What to work on: Please transcribe the data that follows without the pictures, keeping every word the same.

Items from a dataset:
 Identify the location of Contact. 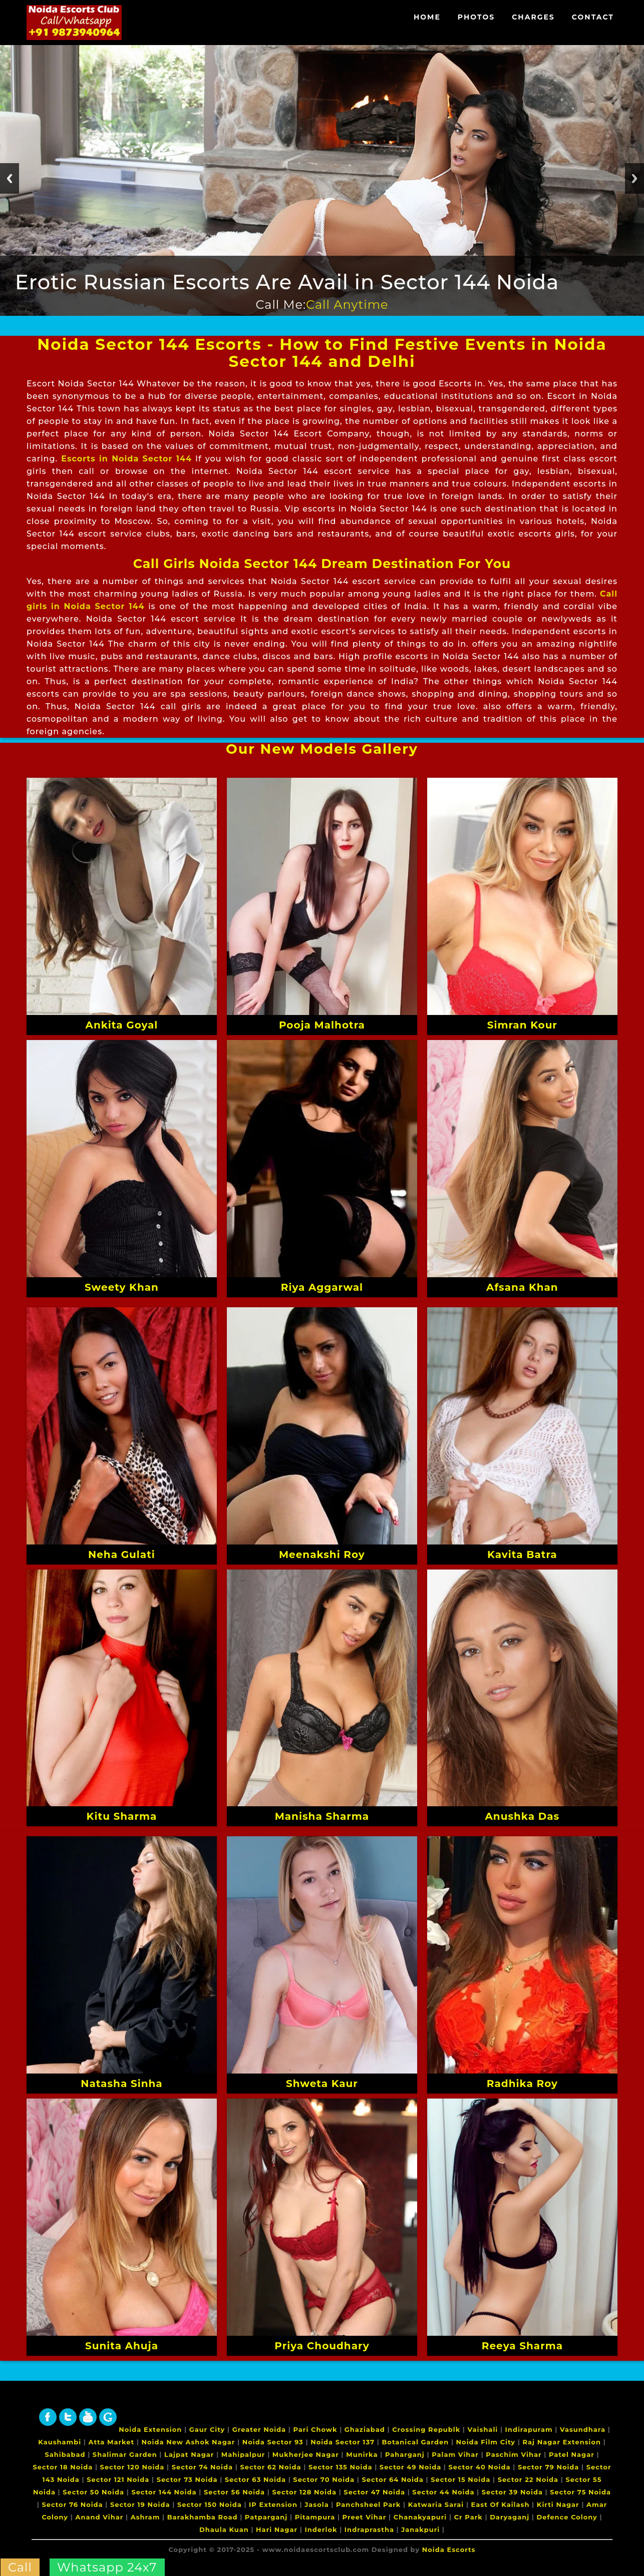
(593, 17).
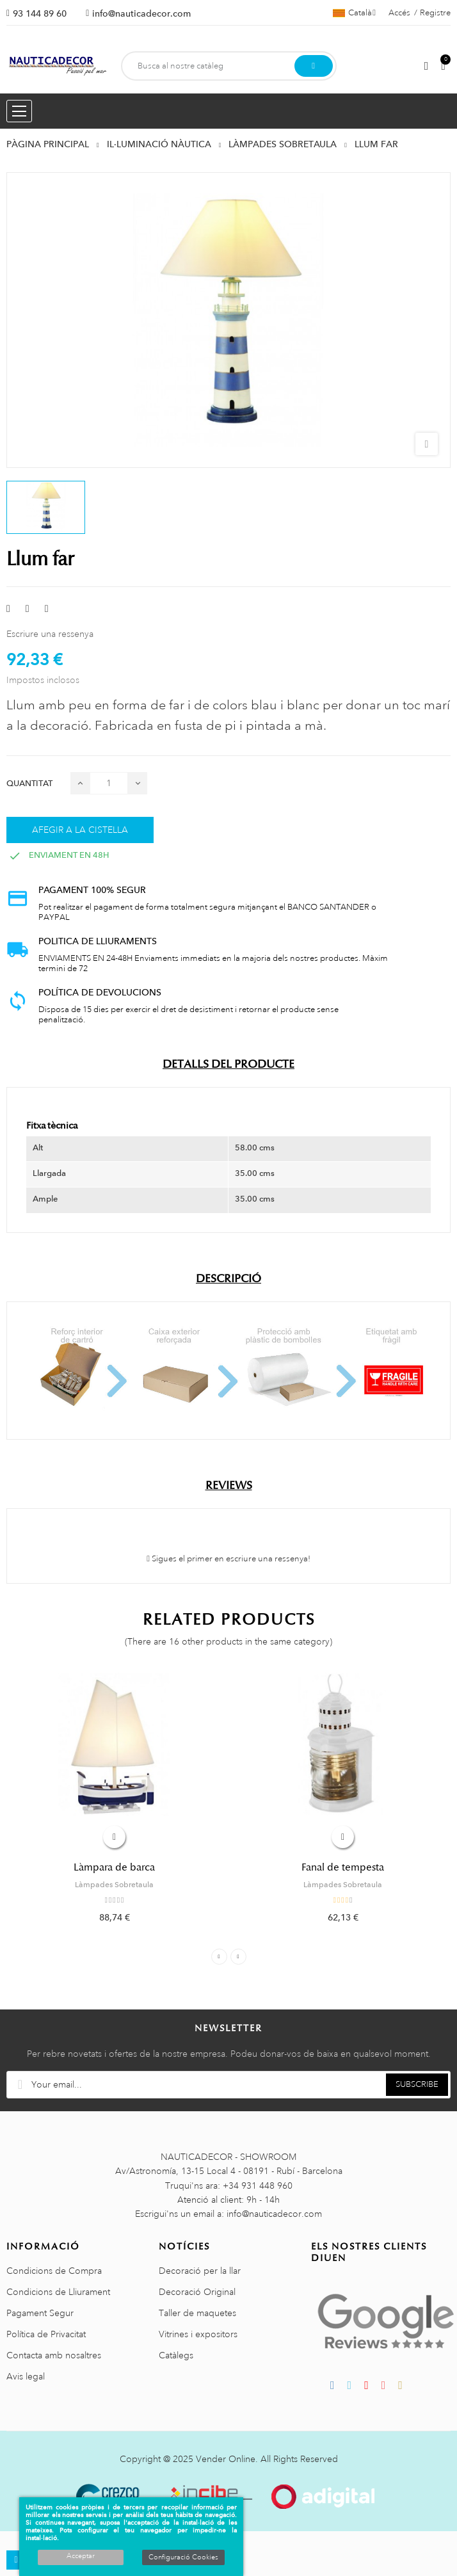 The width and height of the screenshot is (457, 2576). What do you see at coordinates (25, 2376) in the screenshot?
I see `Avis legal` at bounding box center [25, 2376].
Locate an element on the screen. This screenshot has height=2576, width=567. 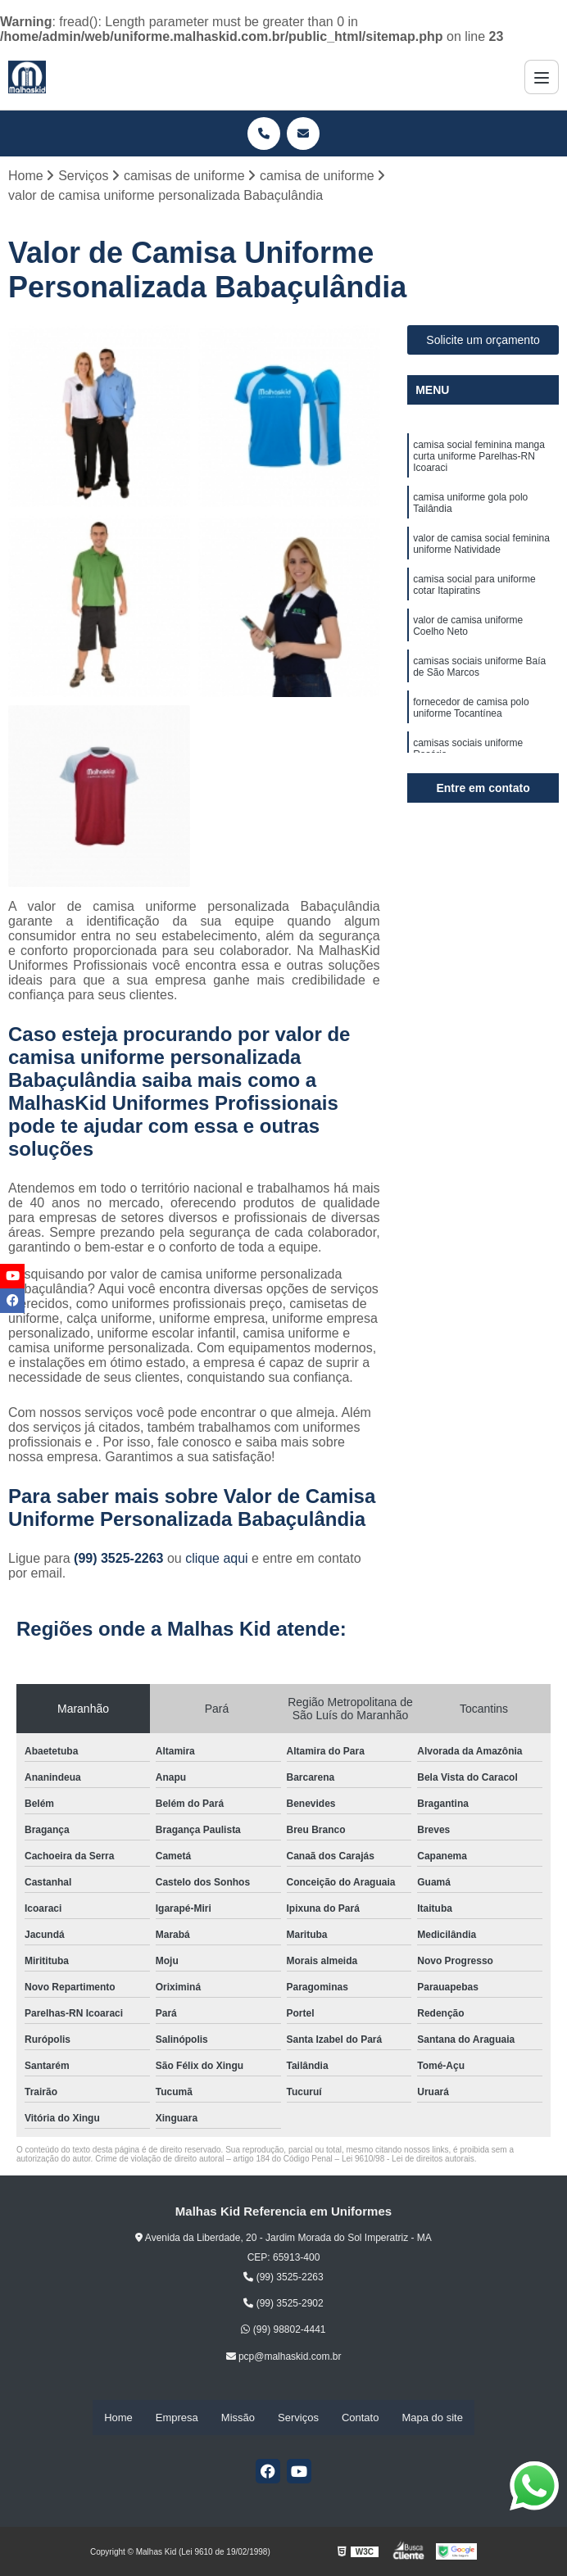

Response to this exercise:
 Identify the location of Contact. 
(593, 17).
 The width and height of the screenshot is (457, 2576). What do you see at coordinates (25, 2376) in the screenshot?
I see `Avis legal` at bounding box center [25, 2376].
Locate an element on the screen. This screenshot has height=2576, width=567. 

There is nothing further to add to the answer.